Server-side, the redirect was working correctly from day one — confirmed via curl -I on both slash variants. The persistence was entirely Perplexity index staleness: Perplexity had cached both URLs as valid annotation sources and the index update was non-monotonic, taking 7+ days to propagate fully. This is distinct from a redirect failure and is worth distinguishing when diagnosing URL instability in citation data.
Is the full dataset available?
Yes. The 14-day citation CSV, Q09 annotation URL log, and Day 1 raw API responses are deposited at Zenodo: DOI 10.5281/zenodo.20085753. Days 3–14 are from live VPS cron data. Day 1 is from the PC repo (format-verified).
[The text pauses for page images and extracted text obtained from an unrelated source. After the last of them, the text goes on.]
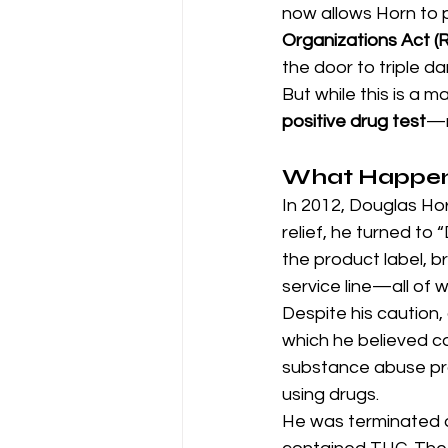
now allows Horn to 
Organizations Act (
the door to triple d
But while this is a ma
positive drug test
—r
What Happe
In 2012, Douglas Hor
relief, he turned to 
the product label, 
service line—all of
Despite his caution,
which he believed c
substance abuse prog
using drugs.
He was terminated an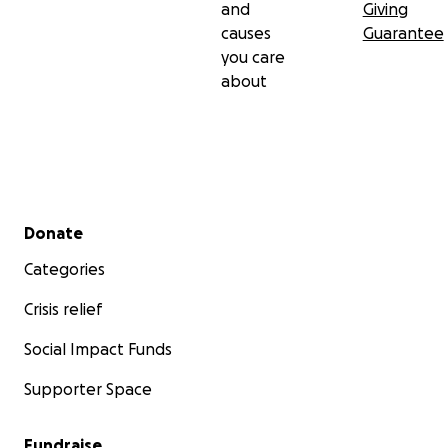
and
Giving
causes
Guarantee
you care
about
Secondary menu
Donate
Categories
Crisis relief
Social Impact Funds
Supporter Space
Fundraise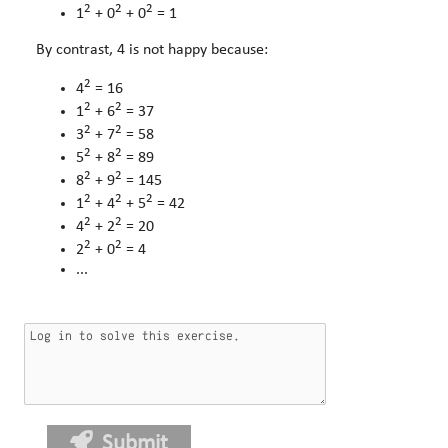
2
2
2
1
+ 0
+ 0
= 1
By contrast, 4 is not happy because:
2
4
= 16
2
2
1
+ 6
= 37
2
2
3
+ 7
= 58
2
2
5
+ 8
= 89
2
2
8
+ 9
= 145
2
2
2
1
+ 4
+ 5
= 42
2
2
4
+ 2
= 20
2
2
2
+ 0
= 4
...
Submit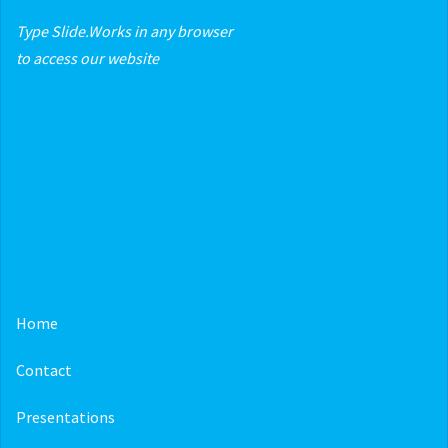
Type Slide.Works in any browser
to access our website
Home
Contact
Presentations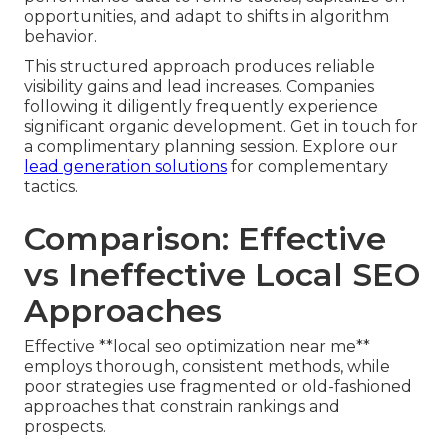
opportunities, and adapt to shifts in algorithm
behavior.
This structured approach produces reliable
visibility gains and lead increases. Companies
following it diligently frequently experience
significant organic development. Get in touch for
a complimentary planning session. Explore our
lead generation solutions
for complementary
tactics.
Comparison: Effective
vs Ineffective Local SEO
Approaches
Effective **local seo optimization near me**
employs thorough, consistent methods, while
poor strategies use fragmented or old-fashioned
approaches that constrain rankings and
prospects.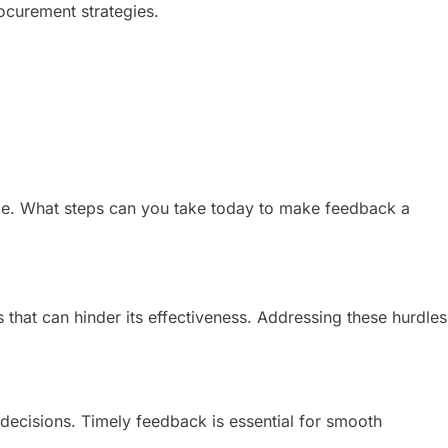
ocurement strategies.
ange. What steps can you take today to make feedback a
 that can hinder its effectiveness. Addressing these hurdles
decisions. Timely feedback is essential for smooth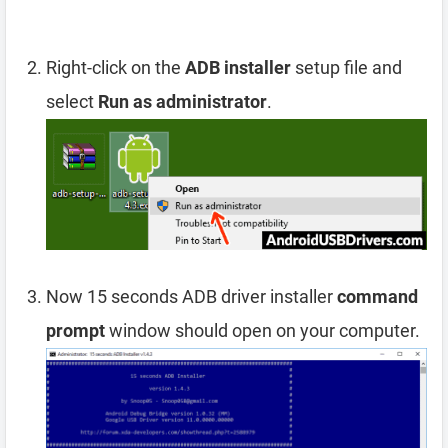
Right-click on the
ADB installer
setup file and
select
Run as administrator
.
Now 15 seconds ADB driver installer
command
prompt
window should open on your computer.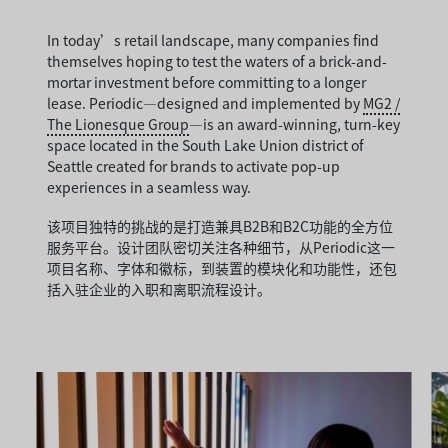
In today’s retail landscape, many companies find
themselves hoping to test the waters of a brick-and-
mortar investment before committing to a longer
lease. Periodic—designed and implemented by
MG2 /
The Lionesque Group
—is an award-winning, turn-key
space located in the South Lake Union district of
Seattle created for brands to activate pop-up
experiences in a seamless way.
该项目独特的挑战的是打造兼具B2B和B2C功能的全方位
服务平台。设计团队密切关注各种细节，从Periodic这一
项目名称、字体和徽标，到装置的模块化和功能性，还包
括入驻企业的入职和离职流程设计。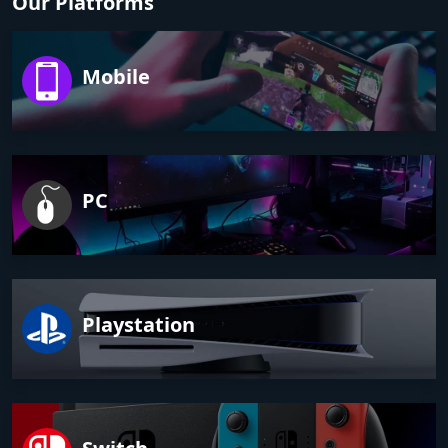
Our Platforms
Mobile
PC
Playstation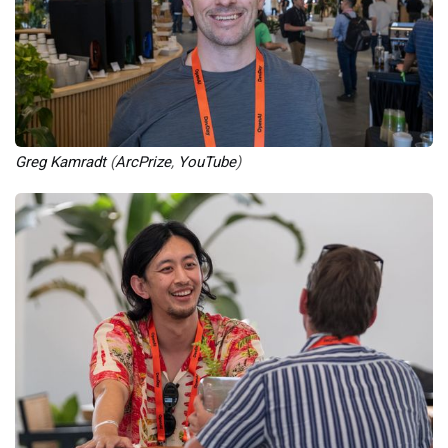
Greg Kamradt
 (
ArcPrize
, 
YouTube
)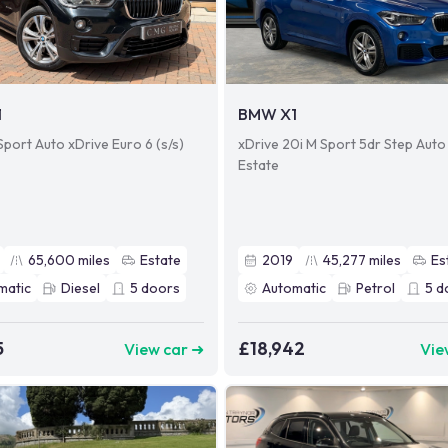
1
BMW X1
Sport Auto xDrive Euro 6 (s/s)
xDrive 20i M Sport 5dr Step Auto
Estate
65,600
miles
Estate
2019
45,277
miles
Es
matic
Diesel
5
doors
Automatic
Petrol
5
d
5
£18,942
View car ➜
Vie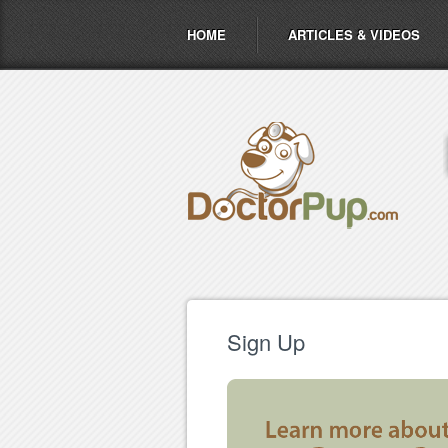
HOME
ARTICLES & VIDEOS
Sign Up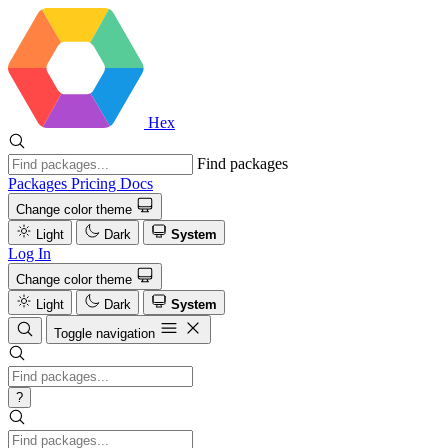
Hex
Find packages
Packages
Pricing
Docs
Change color theme
Light
Dark
System
Log In
Change color theme
Light
Dark
System
Toggle navigation
?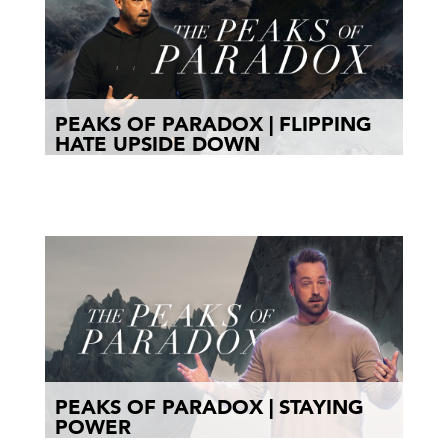
PEAKS OF PARADOX | FLIPPING
HATE UPSIDE DOWN
PEAKS OF PARADOX | STAYING
POWER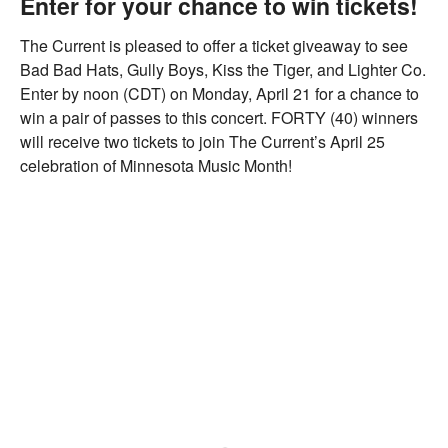
Enter for your chance to win tickets!
The Current is pleased to offer a ticket giveaway to see
Bad Bad Hats, Gully Boys, Kiss the Tiger, and Lighter Co.
Enter by noon (CDT) on Monday, April 21 for a chance to
win a pair of passes to this concert. FORTY (40) winners
will receive two tickets to join The Current’s April 25
celebration of Minnesota Music Month!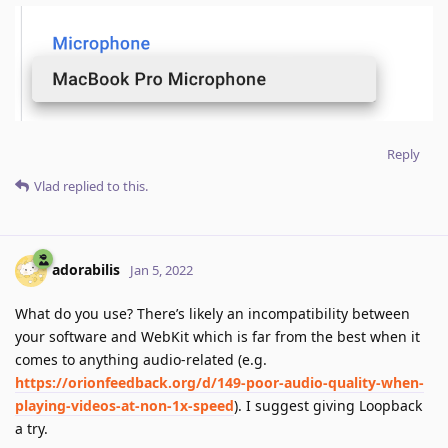
Reply
Vlad
replied to this.
adorabilis
Jan 5, 2022
What do you use? There’s likely an incompatibility between
your software and WebKit which is far from the best when it
comes to anything audio-related (e.g.
https://orionfeedback.org/d/149-poor-audio-quality-when-
playing-videos-at-non-1x-speed
). I suggest giving Loopback
a try.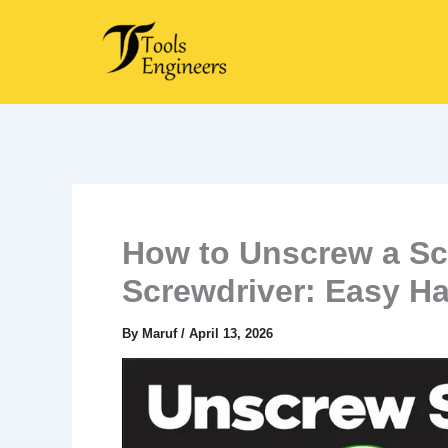
Skip
to
content
How to Unscrew a Sc
Screwdriver: Easy H
By
Maruf
/
April 13, 2026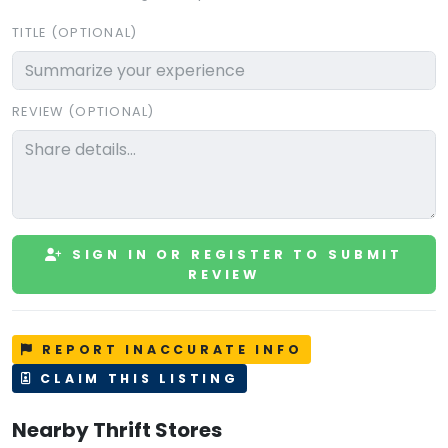
TITLE (OPTIONAL)
REVIEW (OPTIONAL)
SIGN IN OR REGISTER TO SUBMIT
REVIEW
REPORT INACCURATE INFO
CLAIM THIS LISTING
Nearby Thrift Stores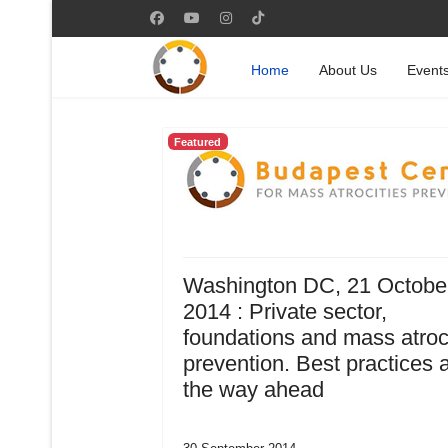
Home
About Us
Event
Featured
Washington DC, 21 Octobe
2014 : Private sector,
foundations and mass atroc
prevention. Best practices 
the way ahead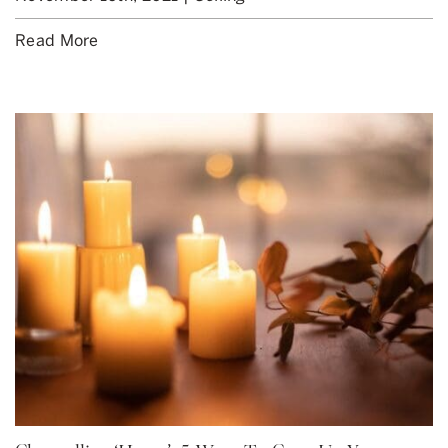
Read More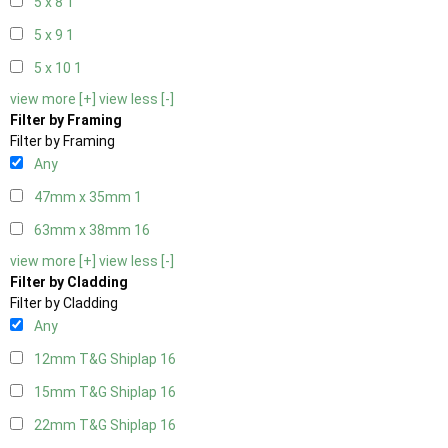
5 x 8
1
5 x 9
1
5 x 10
1
view more [+]
view less [-]
Filter by Framing
Filter by Framing
Any
47mm x 35mm
1
63mm x 38mm
16
view more [+]
view less [-]
Filter by Cladding
Filter by Cladding
Any
12mm T&G Shiplap
16
15mm T&G Shiplap
16
22mm T&G Shiplap
16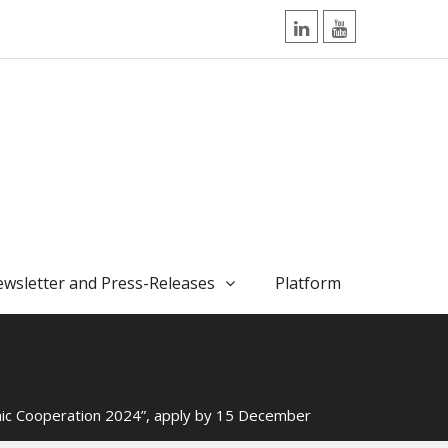
LinkedIn
YouTube
wsletter and Press-Releases
Platform
emic Cooperation 2024”, apply by 15 December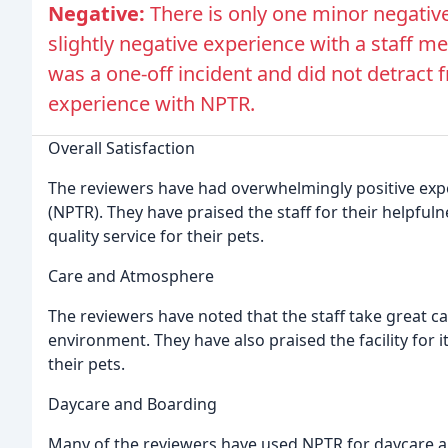
Negative:
There is only one minor negati
slightly negative experience with a staff 
was a one-off incident and did not detract f
experience with NPTR.
Overall Satisfaction
The reviewers have had overwhelmingly positive exp
(NPTR). They have praised the staff for their helpfuln
quality service for their pets.
Care and Atmosphere
The reviewers have noted that the staff take great ca
environment. They have also praised the facility for it
their pets.
Daycare and Boarding
Many of the reviewers have used NPTR for daycare an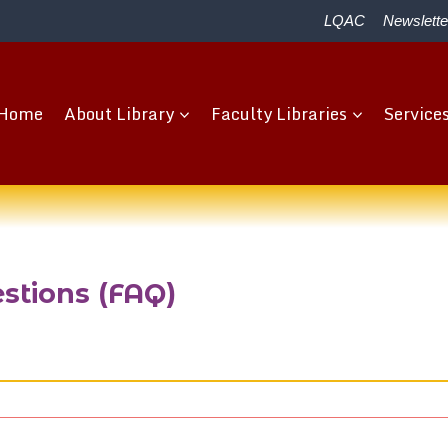
LQAC
Newslette
Home
About Library
Faculty Libraries
Service
stions (FAQ)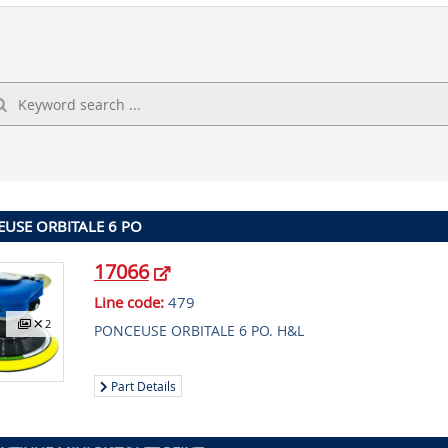
USE ORBITALE 6 PO
17066
Line code:
479
2
PONCEUSE ORBITALE 6 PO. H&L
Part Details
Day 2 outcome codes are from contemporaneous session notes — documented in the dataset README.
Perplexity operates as a deterministic lookup for disambiguation-resolved proprietary queries: three query→page bindings held without a single exception across 140 checks over 14 days. Any change in which page is cited is signal, not noise — making citation-identity stability a more precise instrument than citation-rate stability.